■ **Your objective**
Going through the entries below, count each line containing the word "Prix". Report the number only.

---+---

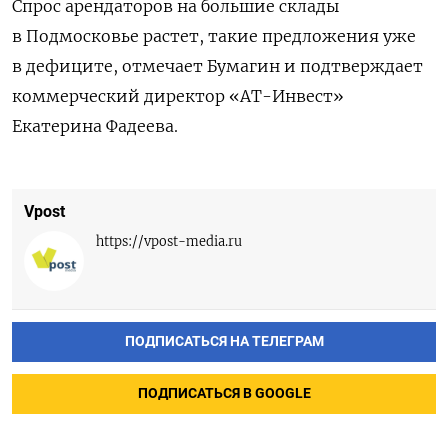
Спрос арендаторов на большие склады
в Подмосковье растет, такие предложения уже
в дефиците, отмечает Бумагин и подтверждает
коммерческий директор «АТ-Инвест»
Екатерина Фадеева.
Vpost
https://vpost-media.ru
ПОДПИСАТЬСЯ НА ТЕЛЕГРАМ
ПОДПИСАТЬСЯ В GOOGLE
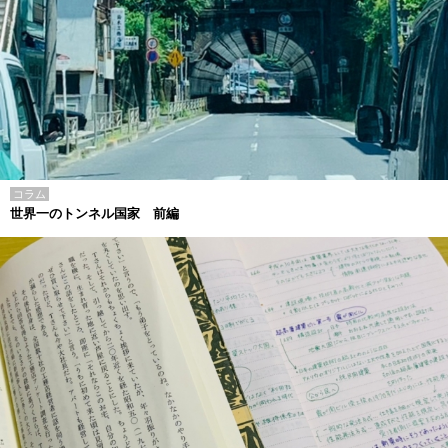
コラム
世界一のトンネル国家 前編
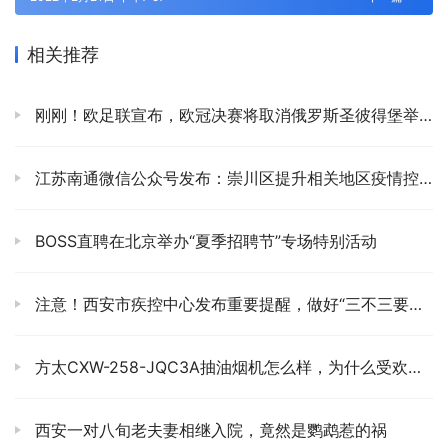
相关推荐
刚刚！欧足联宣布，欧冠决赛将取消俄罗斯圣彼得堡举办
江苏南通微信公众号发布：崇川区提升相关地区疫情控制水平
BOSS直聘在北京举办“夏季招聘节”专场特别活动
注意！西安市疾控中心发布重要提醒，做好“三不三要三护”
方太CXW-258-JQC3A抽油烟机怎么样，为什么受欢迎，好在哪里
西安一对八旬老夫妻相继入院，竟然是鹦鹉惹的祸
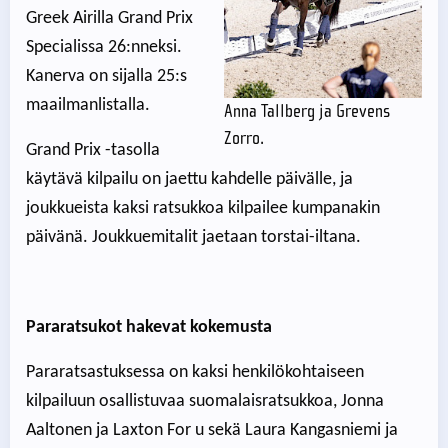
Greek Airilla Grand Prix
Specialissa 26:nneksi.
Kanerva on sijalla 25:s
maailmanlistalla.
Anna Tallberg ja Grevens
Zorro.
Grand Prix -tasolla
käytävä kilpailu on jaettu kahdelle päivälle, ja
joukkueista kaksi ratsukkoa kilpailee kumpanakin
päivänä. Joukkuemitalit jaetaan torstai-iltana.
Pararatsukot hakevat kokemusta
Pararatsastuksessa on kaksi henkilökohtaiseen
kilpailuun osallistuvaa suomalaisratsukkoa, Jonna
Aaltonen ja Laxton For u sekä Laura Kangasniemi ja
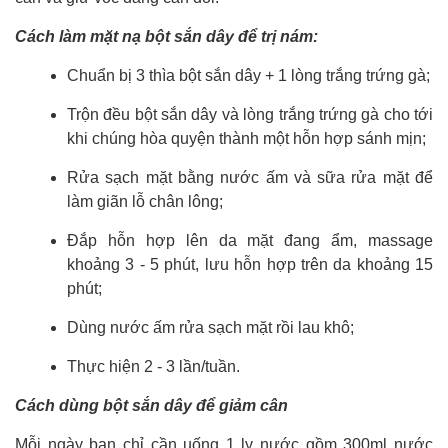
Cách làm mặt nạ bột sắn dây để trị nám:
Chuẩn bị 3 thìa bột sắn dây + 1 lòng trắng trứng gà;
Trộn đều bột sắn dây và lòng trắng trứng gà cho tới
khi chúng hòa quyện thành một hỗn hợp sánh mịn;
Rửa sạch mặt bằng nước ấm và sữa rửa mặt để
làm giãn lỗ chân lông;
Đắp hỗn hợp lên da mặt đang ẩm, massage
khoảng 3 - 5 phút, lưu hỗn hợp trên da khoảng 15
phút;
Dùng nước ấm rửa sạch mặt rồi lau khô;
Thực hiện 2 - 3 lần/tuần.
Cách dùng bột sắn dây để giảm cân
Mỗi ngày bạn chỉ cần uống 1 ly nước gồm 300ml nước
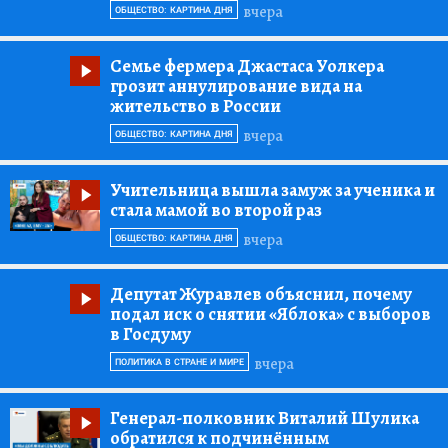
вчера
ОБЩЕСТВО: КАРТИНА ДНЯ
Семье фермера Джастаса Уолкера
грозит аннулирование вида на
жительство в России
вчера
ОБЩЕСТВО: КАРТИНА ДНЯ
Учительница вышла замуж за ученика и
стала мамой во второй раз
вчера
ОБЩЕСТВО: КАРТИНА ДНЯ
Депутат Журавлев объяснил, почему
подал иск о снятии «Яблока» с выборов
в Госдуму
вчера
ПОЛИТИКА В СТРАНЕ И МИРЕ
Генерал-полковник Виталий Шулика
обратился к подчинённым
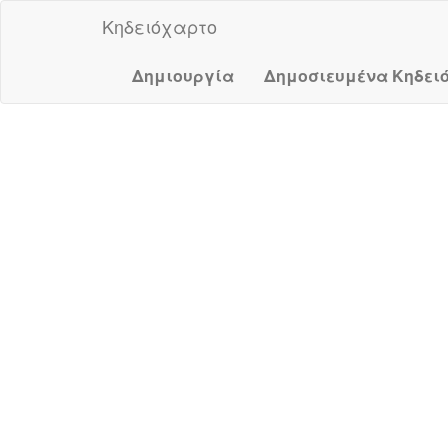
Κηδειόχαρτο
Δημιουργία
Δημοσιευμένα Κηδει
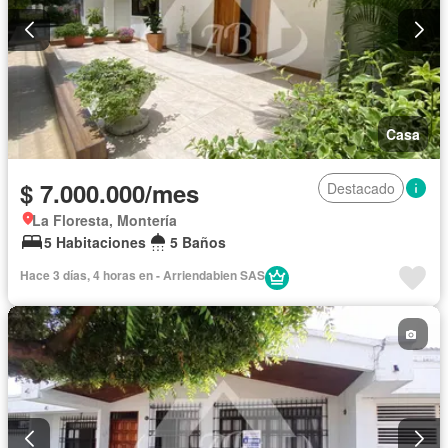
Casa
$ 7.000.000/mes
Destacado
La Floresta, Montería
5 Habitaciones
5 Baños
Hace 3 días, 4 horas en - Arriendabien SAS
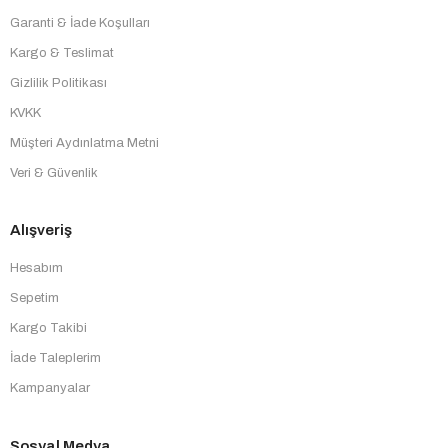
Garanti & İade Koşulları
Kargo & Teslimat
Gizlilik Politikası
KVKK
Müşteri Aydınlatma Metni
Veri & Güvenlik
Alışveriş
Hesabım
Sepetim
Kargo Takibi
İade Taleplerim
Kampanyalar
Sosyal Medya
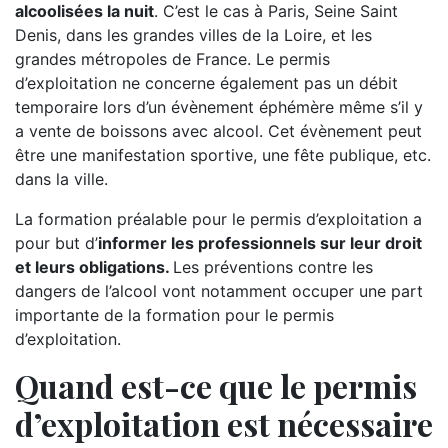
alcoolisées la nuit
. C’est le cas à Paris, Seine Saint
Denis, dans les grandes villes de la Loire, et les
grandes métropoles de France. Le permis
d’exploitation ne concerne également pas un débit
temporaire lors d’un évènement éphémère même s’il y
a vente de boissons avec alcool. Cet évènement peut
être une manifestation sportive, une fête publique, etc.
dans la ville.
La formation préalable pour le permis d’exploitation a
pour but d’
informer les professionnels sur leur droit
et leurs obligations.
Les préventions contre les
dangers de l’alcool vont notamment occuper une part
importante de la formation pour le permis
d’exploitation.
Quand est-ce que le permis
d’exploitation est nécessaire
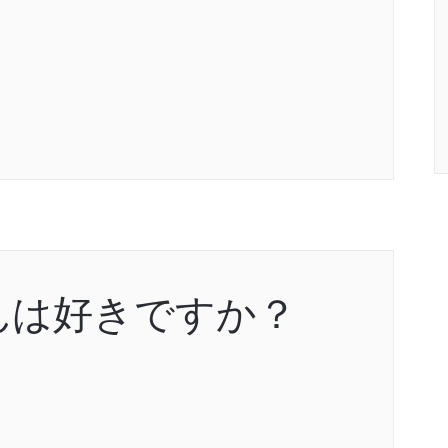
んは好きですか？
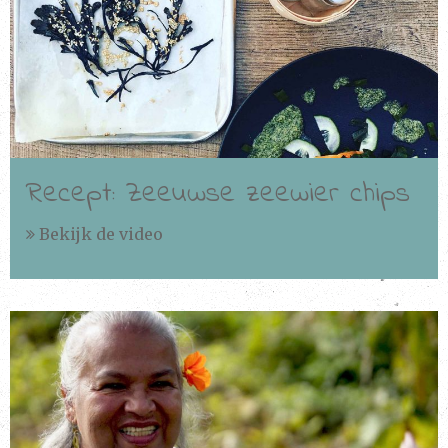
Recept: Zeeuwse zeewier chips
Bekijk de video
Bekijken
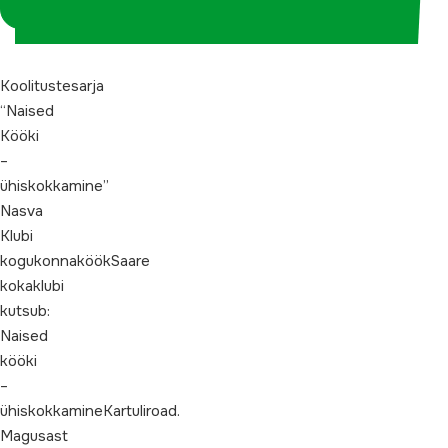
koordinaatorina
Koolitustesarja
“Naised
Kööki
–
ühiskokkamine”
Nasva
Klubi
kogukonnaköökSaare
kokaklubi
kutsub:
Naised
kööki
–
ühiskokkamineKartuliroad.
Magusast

---+---

■ **Answer to the exercise**
2